## NAME

**r.grow** - Generates a raster map layer with contiguous areas grown by one cell.

## KEYWORDS

raster,

distance,

proximity
## SYNOPSIS

**r.grow**

**r.grow --help**
**r.grow** [-**m**] **input**=*name* **output**=*name* [**radius**=*float*] [**metric**=*string*] [**old**=*integer*] [**new**=*integer*] [--**overwrite**] [--**help**] [--**verbose**] [--**quiet**] [--**ui**]

### Flags:

**-m**
- Radius is in map units rather than cells
**--overwrite**
- Allow output files to overwrite existing files
**--help**
- Print usage summary
**--verbose**
- Verbose module output
**--quiet**
- Quiet module output
**--ui**
- Force launching GUI dialog

### Parameters:

**input**=*name* **[required]**
- Name of input raster map
**output**=*name* **[required]**
- Name for output raster map
**radius**=*float*
- Radius of buffer in raster cells
- Default:
*1.01*
**metric**=*string*
- Metric
- Options:
*euclidean, maximum, manhattan*
- Default:
*euclidean*
**old**=*integer*
- Value to write for input cells which are non-NULL (-1 => NULL)
**new**=*integer*
- Value to write for "grown" cells

*r.grow* adds cells around the perimeters of all areas
in a user-specified raster map layer and stores the output in
a new raster map layer.

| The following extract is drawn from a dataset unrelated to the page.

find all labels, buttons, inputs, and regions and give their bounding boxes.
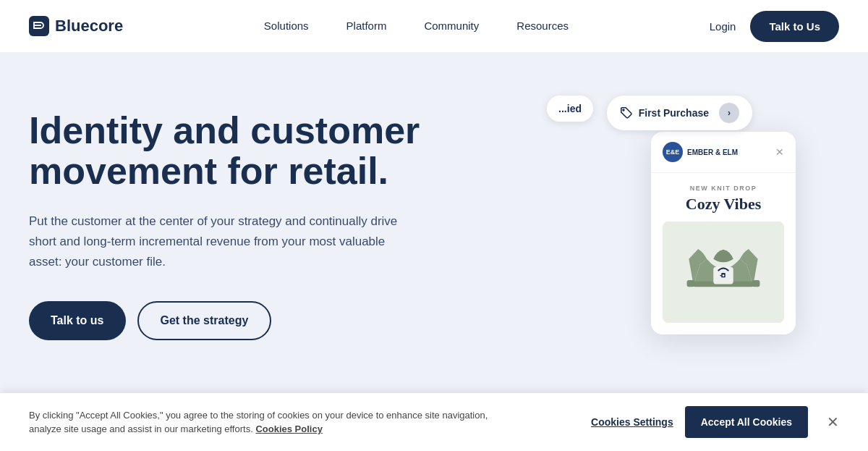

The user can use it to grow by one or
more than one cell (by varying the size of the

**radius**
parameter), or like

*r.buffer*, but with the
option of preserving the original cells (similar to combining

*r.buffer* and

*r.patch*).

If **radius** is negative,*r.grow* shrinks areas by removing
cells around the perimeters of all areas.

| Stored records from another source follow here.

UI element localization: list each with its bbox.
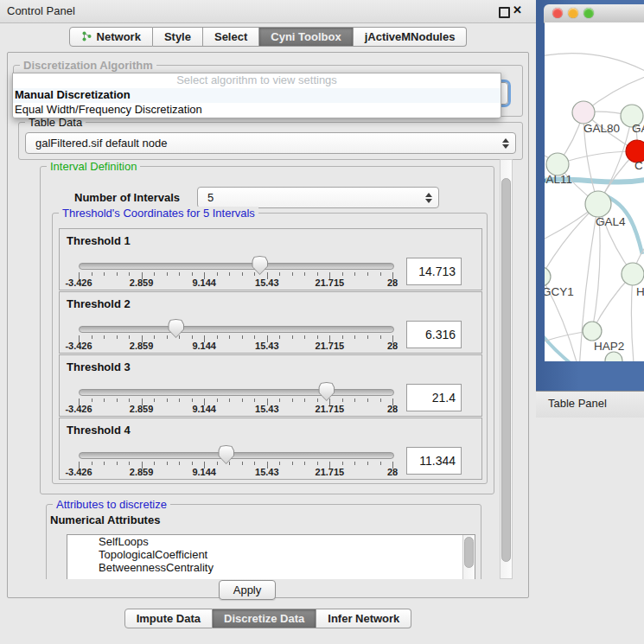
- network-node-hap2[interactable]: [583, 322, 602, 341]
- slider-tick: [217, 399, 218, 402]
- slider-tick-label: 21.715: [316, 341, 345, 351]
- num-intervals-value: 5: [198, 188, 438, 207]
- slider-tick: [104, 272, 105, 276]
- slider-tick: [254, 462, 255, 465]
- slider-tick: [292, 399, 293, 402]
- threshold-value-field[interactable]: 14.713: [406, 258, 462, 285]
- attribute-list-item[interactable]: TopologicalCoefficient: [67, 548, 475, 561]
- tab-discretize-data[interactable]: Discretize Data: [213, 609, 316, 628]
- slider-tick-label: 15.43: [255, 341, 279, 351]
- close-icon[interactable]: ✕: [513, 3, 522, 16]
- threshold-value-field[interactable]: 11.344: [406, 447, 462, 475]
- slider-tick-label: 21.715: [316, 467, 345, 477]
- slider-tick: [242, 335, 243, 339]
- tab-impute-data[interactable]: Impute Data: [124, 609, 213, 628]
- apply-button[interactable]: Apply: [219, 580, 276, 600]
- network-node-gal80[interactable]: [572, 101, 595, 124]
- slider-thumb[interactable]: [168, 319, 184, 338]
- minimize-traffic-light-icon[interactable]: [568, 8, 578, 18]
- tab-style[interactable]: Style: [153, 27, 203, 47]
- network-edge[interactable]: [558, 151, 637, 164]
- tab-infer-network[interactable]: Infer Network: [316, 609, 411, 628]
- slider-tick: [179, 462, 180, 465]
- network-node-label: GCY1: [545, 285, 574, 298]
- tab-label: Network: [97, 30, 141, 43]
- slider-track[interactable]: [79, 389, 394, 396]
- attribute-list-item[interactable]: BetweennessCentrality: [67, 561, 475, 574]
- network-edge[interactable]: [631, 274, 634, 361]
- threshold-panel: Threshold 2-3.4262.8599.14415.4321.71528…: [59, 291, 482, 354]
- popup-option[interactable]: Equal Width/Frequency Discretization: [13, 102, 501, 117]
- slider-tick: [367, 399, 368, 402]
- slider-tick: [342, 272, 343, 276]
- slider-tick-label: 21.715: [316, 404, 345, 414]
- threshold-label: Threshold 2: [67, 297, 131, 310]
- tab-network[interactable]: Network: [69, 27, 153, 47]
- float-window-icon[interactable]: [499, 7, 510, 18]
- slider-tick-label: 15.43: [255, 404, 279, 414]
- slider-tick: [317, 272, 318, 276]
- slider-tick: [92, 335, 92, 339]
- threshold-value-field[interactable]: 21.4: [406, 384, 462, 411]
- slider-track[interactable]: [79, 263, 394, 270]
- slider-tick: [242, 272, 243, 276]
- slider-tick-label: -3.426: [65, 277, 92, 288]
- group-legend: Attributes to discretize: [53, 498, 170, 511]
- slider-thumb[interactable]: [318, 382, 335, 401]
- network-node-h[interactable]: [622, 263, 644, 285]
- combobox-stepper-icon[interactable]: [425, 193, 432, 203]
- table-panel-body: ⚙ ☑ ☑ shared... na YDL19...YDL1YDR27...Y…: [536, 418, 644, 644]
- network-node-label: GAL80: [583, 122, 620, 135]
- slider-tick-label: 28: [387, 404, 398, 414]
- zoom-traffic-light-icon[interactable]: [583, 8, 594, 18]
- network-window-titlebar[interactable]: [544, 4, 644, 23]
- slider-tick: [129, 335, 130, 339]
- network-edge[interactable]: [545, 54, 644, 74]
- popup-option[interactable]: Manual Discretization: [13, 87, 501, 102]
- table-panel-title: Table Panel: [548, 397, 607, 410]
- slider-tick: [254, 335, 255, 339]
- num-intervals-combobox[interactable]: 5: [197, 187, 439, 208]
- combobox-stepper-icon[interactable]: [502, 138, 509, 149]
- close-traffic-light-icon[interactable]: [552, 8, 563, 18]
- network-node[interactable]: [605, 352, 622, 361]
- slider-tick-label: 28: [387, 467, 398, 477]
- network-canvas[interactable]: GAL80GACGAL11GAL4GCY1HHAP2: [545, 22, 644, 361]
- slider-tick: [242, 462, 243, 465]
- group-legend: Discretization Algorithm: [20, 59, 156, 72]
- network-edge[interactable]: [545, 204, 598, 277]
- slider-tick: [192, 462, 193, 465]
- attribute-list-item[interactable]: SelfLoops: [67, 535, 475, 548]
- settings-scrollbar[interactable]: [500, 159, 513, 579]
- slider-tick: [380, 462, 381, 465]
- slider-track[interactable]: [79, 326, 394, 333]
- tab-cyni-toolbox[interactable]: Cyni Toolbox: [259, 27, 353, 47]
- threshold-panel: Threshold 3-3.4262.8599.14415.4321.71528…: [59, 354, 482, 417]
- list-scrollbar[interactable]: [462, 535, 475, 579]
- table-data-combobox[interactable]: galFiltered.sif default node: [25, 132, 516, 154]
- slider-tick: [229, 272, 230, 276]
- slider-tick-label: -3.426: [65, 341, 92, 351]
- threshold-value-field[interactable]: 6.316: [406, 321, 462, 348]
- slider-tick: [342, 335, 343, 339]
- slider-thumb[interactable]: [218, 445, 234, 464]
- tab-label: jActiveMNodules: [365, 30, 456, 43]
- slider-tick: [154, 272, 155, 276]
- slider-tick-label: 2.859: [130, 467, 154, 477]
- slider-tick: [167, 272, 168, 276]
- tab-jactivemnodules[interactable]: jActiveMNodules: [354, 27, 468, 47]
- slider-tick: [229, 335, 230, 339]
- network-node-gcy1[interactable]: [545, 267, 551, 286]
- numerical-attributes-list[interactable]: SelfLoopsTopologicalCoefficientBetweenne…: [67, 534, 475, 579]
- num-intervals-label: Number of Intervals: [74, 191, 180, 204]
- slider-thumb[interactable]: [252, 256, 268, 275]
- slider-tick: [192, 272, 193, 276]
- slider-track[interactable]: [79, 452, 394, 459]
- slider-tick: [104, 462, 105, 465]
- slider-tick: [192, 399, 193, 402]
- tab-select[interactable]: Select: [203, 27, 259, 47]
- slider-tick: [192, 335, 193, 339]
- network-node-gal4[interactable]: [585, 191, 611, 217]
- slider-tick: [129, 462, 130, 465]
- network-node-label: H: [636, 285, 644, 298]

The user has the option of specifying three different metrics which
control the geometry in which grown cells are created, (controlled by
the

**metric** parameter):

*Euclidean*,

*Manhattan*, and

*Maximum*.

The *Euclidean distance* or *Euclidean metric* is the "ordinary" distance
between two points that one would measure with a ruler, which can be
proven by repeated application of the Pythagorean theorem.
The formula is given by:

d(dx,dy) = sqrt(dx^2 + dy^2)

Cells grown using this metric would form isolines of distance that are
circular from a given point, with the distance given by the

**radius**.

The *Manhattan metric*, or *Taxicab geometry*, is a form of geometry in
which the usual metric of Euclidean geometry is replaced by a new
metric in which the distance between two points is the sum of the (absolute)
differences of their coordinates. The name alludes to the grid layout of
most streets on the island of Manhattan, which causes the shortest path a
car could take between two points in the city to have length equal to the
points' distance in taxicab geometry.
The formula is given by:

d(dx,dy) = abs(dx) + abs(dy)

where cells grown using this metric would form isolines of distance that are
rhombus-shaped from a given point.

The *Maximum metric* is given by the formula

d(dx,dy) = max(abs(dx),abs(dy))

where the isolines of distance from a point are squares.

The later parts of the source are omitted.